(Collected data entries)
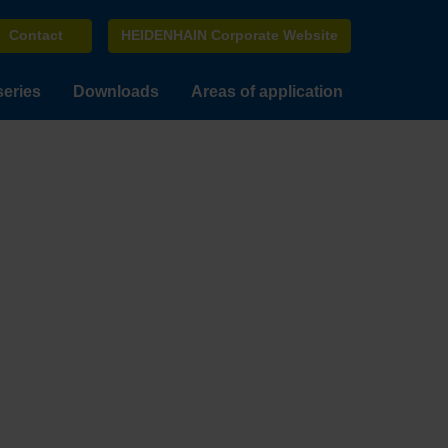
Contact
HEIDENHAIN Corporate Website
series
Downloads
Areas of application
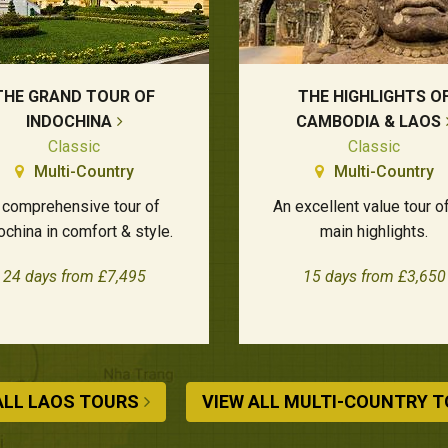
THE GRAND TOUR OF
THE HIGHLIGHTS O
INDOCHINA
CAMBODIA & LAOS
Classic
Classic
Multi-Country
Multi-Country
 comprehensive tour of
An excellent value tour o
ochina in comfort & style.
main highlights.
24 days from £7,495
15 days from £3,650
ALL LAOS TOURS
VIEW ALL MULTI-COUNTRY 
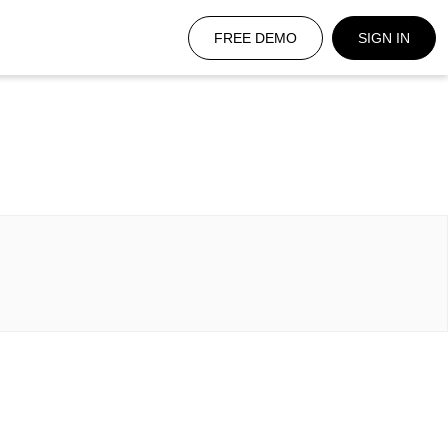
FREE DEMO
SIGN IN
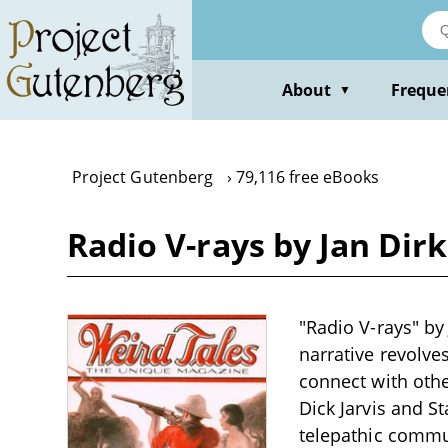
Skip
to
main
content
About
Freque
▼
Project Gutenberg
79,116 free eBooks
Radio V-rays by Jan Dirk
"Radio V-rays" by 
narrative revolve
connect with othe
Dick Jarvis and S
telepathic commu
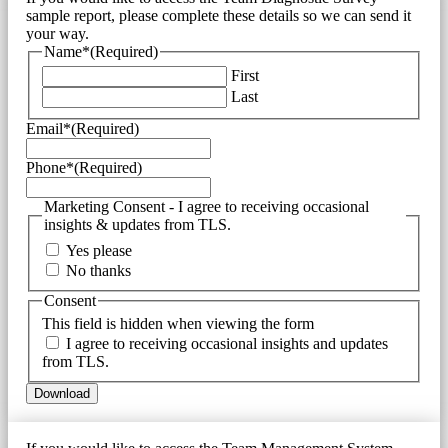
sample report, please complete these details so we can send it
your way.
Name*
(Required)
First
Last
Email*
(Required)
Phone*
(Required)
Marketing Consent - I agree to receiving occasional
insights & updates from TLS.
Yes please
No thanks
Consent
This field is hidden when viewing the form
I agree to receiving occasional insights and updates
from TLS.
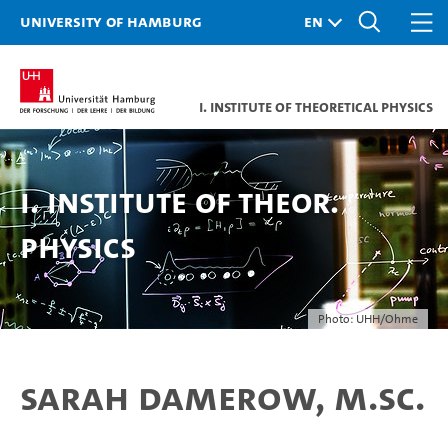
University of Hamburg
I. Institute of Theoretical Physics
I. Institute of Theor.
Physics
Photo: UHH/Ohme
Sarah Damerow, M.Sc.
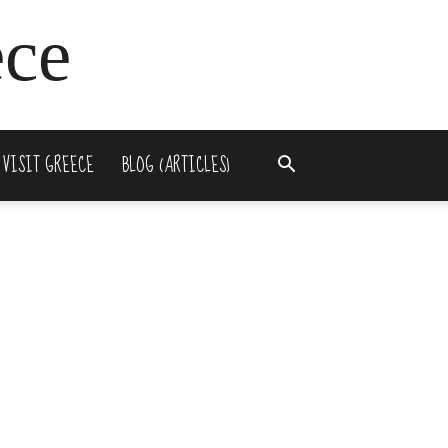
ece
 VISIT GREECE
BLOG (ARTICLES)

[What to produce]
Return the opening line of the data above and every line after it up to and including the line that holds "15 days from £3,650"; pictures stay out.

[Solution to this problem]
Contact
HEIDENHAIN Corporate Website
series
Downloads
Areas of application
THE GRAND TOUR OF
THE HIGHLIGHTS O
INDOCHINA
CAMBODIA & LAOS
Classic
Classic
Multi-Country
Multi-Country
 comprehensive tour of
An excellent value tour o
ochina in comfort & style.
main highlights.
24 days from £7,495
15 days from £3,650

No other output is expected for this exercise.